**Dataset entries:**
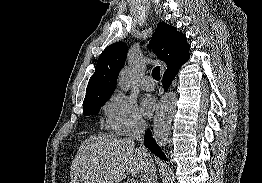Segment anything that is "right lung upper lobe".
<instances>
[{
    "label": "right lung upper lobe",
    "instance_id": "1",
    "mask_svg": "<svg viewBox=\"0 0 262 183\" xmlns=\"http://www.w3.org/2000/svg\"><path fill=\"white\" fill-rule=\"evenodd\" d=\"M149 47L166 63L167 70L164 74L178 71L189 59L190 46L186 36L165 22L157 25ZM127 52L128 46L124 42H116L105 48L98 58L95 73L87 86L84 102L107 98L113 94Z\"/></svg>",
    "mask_w": 262,
    "mask_h": 183
}]
</instances>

**Work instructions:** Please reproduce the records above exactly, leaving out every picture.

**Answer to the problem:**
Segment anything that is "right lung upper lobe".
<instances>
[{
    "label": "right lung upper lobe",
    "instance_id": "1",
    "mask_svg": "<svg viewBox=\"0 0 262 183\" xmlns=\"http://www.w3.org/2000/svg\"><path fill=\"white\" fill-rule=\"evenodd\" d=\"M149 47L166 63L167 70L164 74L178 71L189 59L190 46L186 36L165 22L157 25ZM127 52L128 46L124 42H116L105 48L98 58L95 73L87 86L84 102L107 98L113 94Z\"/></svg>",
    "mask_w": 262,
    "mask_h": 183
}]
</instances>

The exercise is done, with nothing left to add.